Micro-insurance and Medical Aid products share the same risk

More and more insurance companies enter the market with new age micro-insurance products that are flexible and consumer centric. Insurance providers recognise that they cannot continue with traditional and largely stagnant operating models. New age products are distributed via digital platforms, such as cell phones, reaching far more potential new clients than what traditional risk mitigation structures can manage.

KPMG did an Insurance Industry survey in 2018 and they defined micro-insurance as, “insurance products that offer coverage to low-income households. A micro-insurance plan provides protection to individuals who have little savings and is tailored specifically for lower valued assets and compensation for illness, injury or death”.

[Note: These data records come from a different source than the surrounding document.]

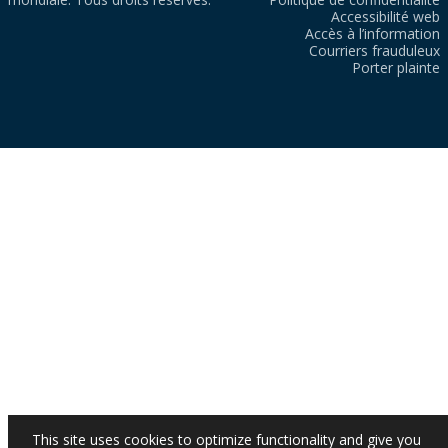
Accessibilité web
Accès à l’information
Courriers frauduleux
Porter plainte
This site uses cookies to optimize functionality and give you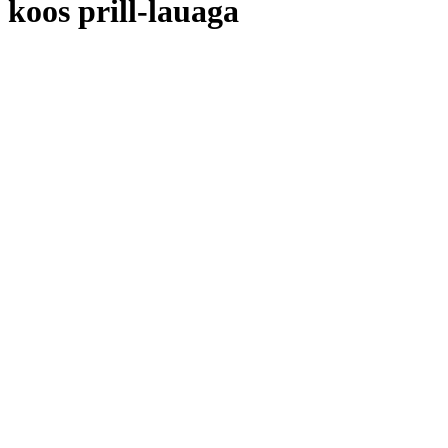
koos prill-lauaga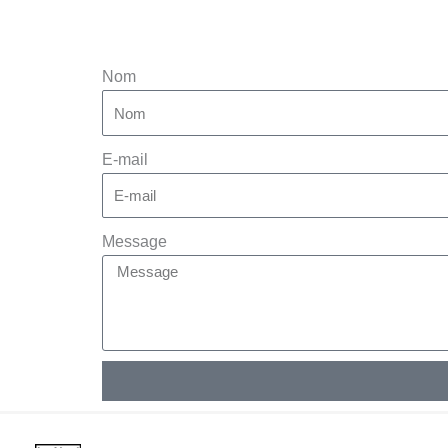
Nom
E-mail
Message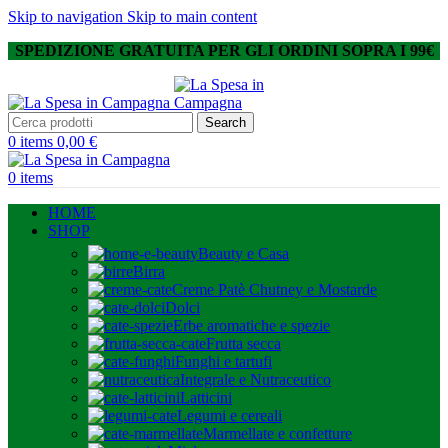
Skip to navigation
Skip to main content
SPEDIZIONE GRATUITA PER GLI ORDINI SOPRA I 99€
Search
0
items
0,00
€
0
items
HOME
SHOP
Beauty e Casa
Birra
Creme Patè Chutney e Mostarde
Dolci
Erbe aromatiche e spezie
Frutta secca
Funghi e tartufi
Integrale e Nutraceutico
Latticini
Legumi e cereali
Marmellate e confetture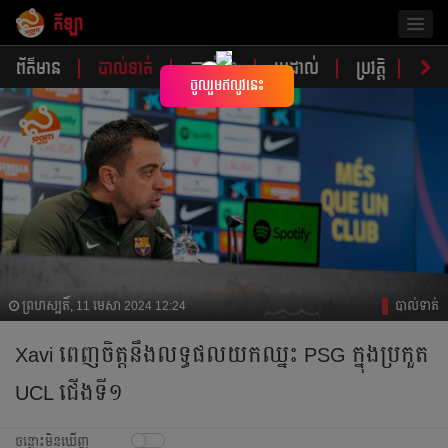
កីឡា
Togg
navig
ព័ត៌មាន
បាល់ទាត់
បាល់ទះ
ប្រដាល់
ប្រវត្តិ​​
វិភា
×
ចូលរួមឥលូវនេះ
ព្រហស្បតិ៍, 11 មេសា 2024 12:24
បាល់ទាត់
Xavi ពេញ​ចិត្ត​​នឹង​លទ្ធផល​យក​ឈ្នះ​ PSG ក្នុង​ប្រកួត​
UCL ជើង​ទី​១​​
ចន្លោះមិនឃើញ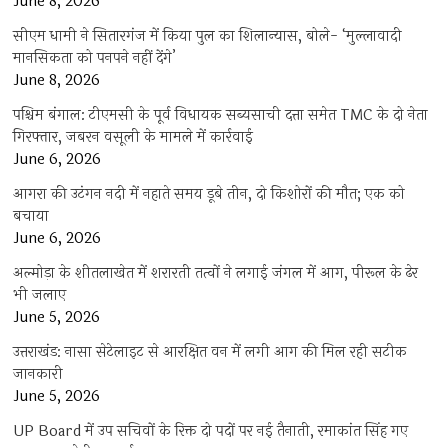
June 8, 2026
सीएम धामी ने सितारगंज में किया पुल का शिलान्यास, बोले- ‘मुल्लावादी
मानसिकता को पनपने नहीं देंगे’
June 8, 2026
पश्चिम बंगाल: टीएमसी के पूर्व विधायक सब्यसाची दत्ता समेत TMC के दो नेता
गिरफ्तार, जबरन वसूली के मामले में कार्रवाई
June 6, 2026
आगरा की उटंगन नदी में नहाते समय डूबे तीन, दो किशोरों की मौत; एक को
बचाया
June 6, 2026
अल्मोड़ा के शीतलाखेत में शरारती तत्वों ने लगाई जंगल में आग, पीरूल के ढेर
भी जलाए
June 5, 2026
उत्तराखंड: नासा सेटेलाइट से आरक्षित वन में लगी आग की मिल रही सटीक
जानकारी
June 5, 2026
UP Board में उप सचिवों के रिक्त दो पदों पर नई तैनाती, रमाकांत सिंह गए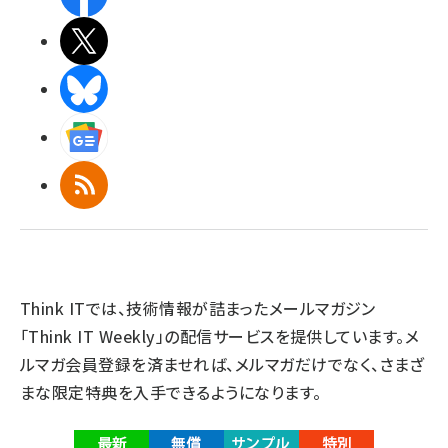
X(エックス)
BlueSky
Googleニュース
RSS
Think ITでは、技術情報が詰まったメールマガジン
「Think IT Weekly」の配信サービスを提供しています。メ
ルマガ会員登録を済ませれば、メルマガだけでなく、さまざ
まな限定特典を入手できるようになります。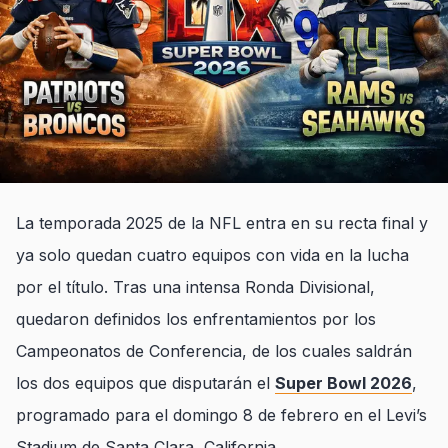
La temporada 2025 de la NFL entra en su recta final y
ya solo quedan cuatro equipos con vida en la lucha
por el título. Tras una intensa Ronda Divisional,
quedaron definidos los enfrentamientos por los
Campeonatos de Conferencia, de los cuales saldrán
los dos equipos que disputarán el
Super Bowl 2026
,
programado para el domingo 8 de febrero en el Levi’s
Stadium de Santa Clara, California.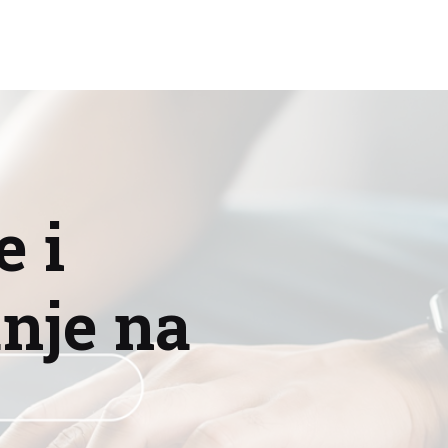
e i
anje na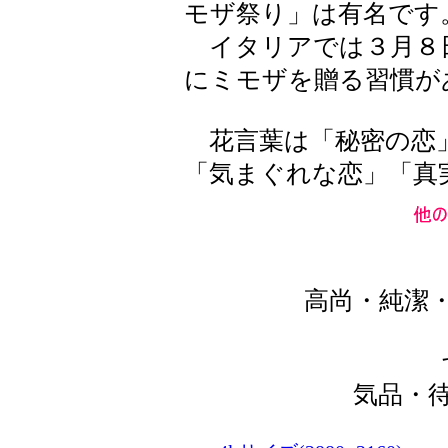
モザ祭り」は有名です
イタリアでは３月８
にミモザを贈る習慣が
花言葉は「秘密の恋」
「気まぐれな恋」「真
高尚・純潔
気品・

New disruptive products offer rapid underwriting and customize cover for the shortest period -a powerful tool to assist policy holders in their fight against poverty as it creates a financial safety net. Fraudsters are aware of the new and more sophisticated products available and use this innovative trend to their advantage, creating a serious threat to the long-term sustainability of these products.

    To support enhanced decision-making and timely interactions, insurance, banking and medical aid providers need a 360-degree view of their customer risk profile. However, the reality is that many insurance and medical aid providers rely on a variety of disparate risk processes. The widespread modernization and major regulatory changes are also forcing providers to take a long, hard look at the traditional ways of mitigating risk. Digital innovation is having a profound influence on the insurance and medical aid sector, challenging providers to evolve their risk strategies to remain competitive.

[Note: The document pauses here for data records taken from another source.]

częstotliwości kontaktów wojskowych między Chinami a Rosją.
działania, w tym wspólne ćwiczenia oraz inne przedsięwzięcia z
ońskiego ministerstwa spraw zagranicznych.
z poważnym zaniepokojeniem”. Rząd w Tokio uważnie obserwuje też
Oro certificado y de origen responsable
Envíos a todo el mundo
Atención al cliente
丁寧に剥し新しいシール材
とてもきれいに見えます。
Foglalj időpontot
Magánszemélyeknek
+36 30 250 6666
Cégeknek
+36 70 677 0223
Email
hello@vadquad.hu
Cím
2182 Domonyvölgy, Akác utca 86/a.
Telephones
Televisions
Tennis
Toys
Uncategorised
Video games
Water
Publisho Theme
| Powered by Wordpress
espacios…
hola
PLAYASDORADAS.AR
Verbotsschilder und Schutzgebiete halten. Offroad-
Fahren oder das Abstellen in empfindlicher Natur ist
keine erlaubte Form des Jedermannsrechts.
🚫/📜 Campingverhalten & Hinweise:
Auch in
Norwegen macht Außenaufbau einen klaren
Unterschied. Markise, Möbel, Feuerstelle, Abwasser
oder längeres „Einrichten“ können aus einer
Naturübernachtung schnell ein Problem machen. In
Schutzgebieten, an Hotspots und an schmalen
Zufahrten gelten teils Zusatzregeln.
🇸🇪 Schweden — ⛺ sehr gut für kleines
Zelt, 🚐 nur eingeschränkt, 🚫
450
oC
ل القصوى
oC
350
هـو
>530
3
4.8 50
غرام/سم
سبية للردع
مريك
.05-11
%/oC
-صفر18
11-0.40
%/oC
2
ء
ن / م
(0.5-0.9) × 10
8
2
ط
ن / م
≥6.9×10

    Responding to this evolution means delivering cost-effective and efficient tools, data analytics, systems and processes. It is now, more than ever, important for all insurance and medical aid providers to adapt faster than the fraudsters, by employing cutting-edge tools and making fraud prevention an integral part of every point in the transaction chain. Traditional rule-based approaches to fraud detection typically used in the insurance industries often result in many valid claims being flagged as suspicious, requiring unnecessary investigation. These false positive flags results in both unnecessary expenses being incurred, delays in paying valid claims and potential damaging relationships with clients.

    By using data smartly, using sophisticated algorithms to combine datasets and detect connections and patterns using visualization tools, service providers of micro-insurance and medical aid products can effectively mitigate their fraud risk. The need for a real-time identification, response and prevention (data-to-decision process) of fraud is essential to reduce the insurer’s fraud exposure. Layering data modelling onto various forms of customer data, exception reporting, financial trends, geospatial data and historic fraud data, it becomes possible to predict which customers have a higher propensity to commit fraud at claims stage. Effective machine learning fraud models aims to more accurately identify fraudulent claims, greatly reducing the number of false positive investigations. The fraud models also allow quick overview on low risk claims, allowing these claims to be paid as quickly as possible and without any client inconvenience.

    As an example of processing large data sets effectively, findings of a study done on an international medical aid scheme revealed several impossible claims. Patients were treated for smallpox, a disease that has been completely eradicated, with the last known case in 1949 in the United States. In the same study high volume of dental treatment of toddlers raised red flags. Similarly, a high volume of claims pertaining “Leomyoma of Uterus” were flagged and after analysis all claims regarded as suspicious, seeing that a portion of them were performed on male patients, an obvious impossibility. A ratio between paid and unpaid claims were calculated and the severe anomaly were analysed and found that all the treatments for breast cancer and uterine bleeding were for males.

    In short, companies that can leverage off the swing towards micro-insurance and similar medical aid products, and create simple, flexible solutions to customer needs supported by effective risk mitigation tools will be at the forefront of this innovation revolution.